------ RECORDS SHOWN
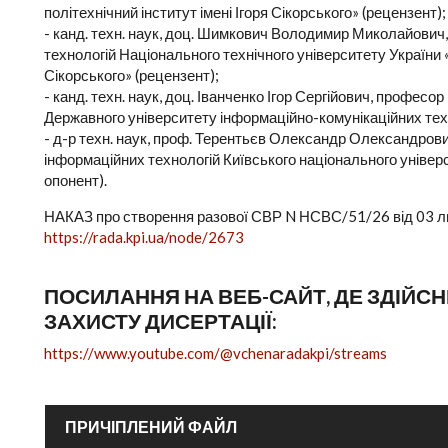
політехнічний інститут імені Ігоря Сікорського» (рецензент);
- канд. техн. наук, доц. Шимкович Володимир Миколайович
технологій Національного технічного університету України «
Сікорського» (рецензент);
- канд. техн. наук, доц. Іванченко Ігор Сергійович, профес
Державного університету інформаційно-комунікаційних техн
- д-р техн. наук, проф. Терентьєв Олександр Олександрови
інформаційних технологій Київського національного універс
опонент).
НАКАЗ про створення разової СВР N НСВС/51/26 від 03 л
https://rada.kpi.ua/node/2673
ПОСИЛАННЯ НА ВЕБ-САЙТ, ДЕ ЗДІЙ
ЗАХИСТУ ДИСЕРТАЦІЇ:
https://www.youtube.com/@vchenaradakpi/streams
ПРИЧІПЛЕНИЙ ФАЙЛ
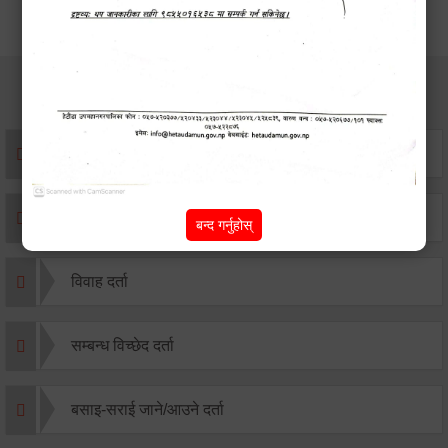
सेवाहरु
संस्था दर्ता सिफारिस
एकिकृत सम्पत्ति कर/घर जग्गा कर
बन्द गर्नुहोस्
विवाह दर्ता
सम्बन्ध विच्छेद दर्ता
बसाइ-सराई जाने/आउने दर्ता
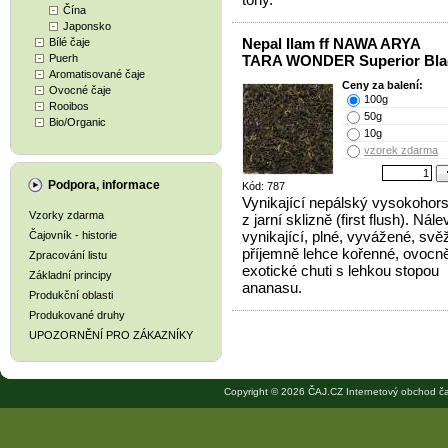
Čína
Japonsko
Nepal Ilam ff NAWA ARYA
Bílé čaje
Puerh
TARA WONDER Superior Bla
Aromatisované čaje
Ceny za balení:
Ovocné čaje
100g
Rooibos
50g
Bio/Organic
10g
vzorek zdarma
Podpora, informace
Kód: 787
Vynikající nepálský vysokohors
Vzorky zdarma
z jarní sklizně (first flush). Nále
vynikající, plné, vyvážené, svěž
Čajovník - historie
příjemně lehce kořenné, ovocn
Zpracování listu
exotické chuti s lehkou stopou
Základní principy
ananasu.
Produkční oblasti
Produkované druhy
UPOZORNĚNÍ PRO ZÁKAZNÍKY
Copyright © 2026 ČAJ.CZ Internetový obchod ča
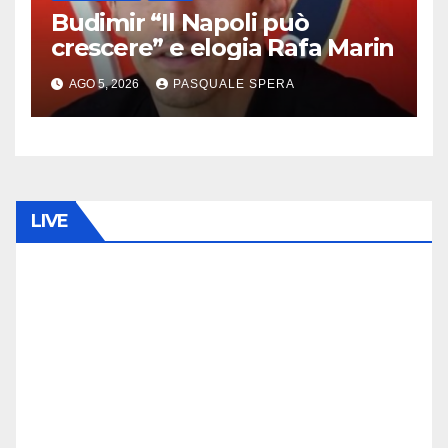
Budimir “Il Napoli può
crescere” e elogia Rafa Marin
AGO 5, 2026
PASQUALE SPERA
LIVE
------------
- YOUR OBJECTIVE
Quote verbatim every line starting at the line that contains "Podpora, informace" and ending with the last line of the records; omit all pictures.

- FINISHED EXERCISE
Podpora, informace
Kód: 787
Vynikající nepálský vysokohors
Vzorky zdarma
z jarní sklizně (first flush). Nále
vynikající, plné, vyvážené, svěž
Čajovník - historie
příjemně lehce kořenné, ovocn
Zpracování listu
exotické chuti s lehkou stopou
Základní principy
ananasu.
Produkční oblasti
Produkované druhy
UPOZORNĚNÍ PRO ZÁKAZNÍKY
Copyright © 2026 ČAJ.CZ Internetový obchod ča
Budimir “Il Napoli può
crescere” e elogia Rafa Marin
AGO 5, 2026
PASQUALE SPERA
LIVE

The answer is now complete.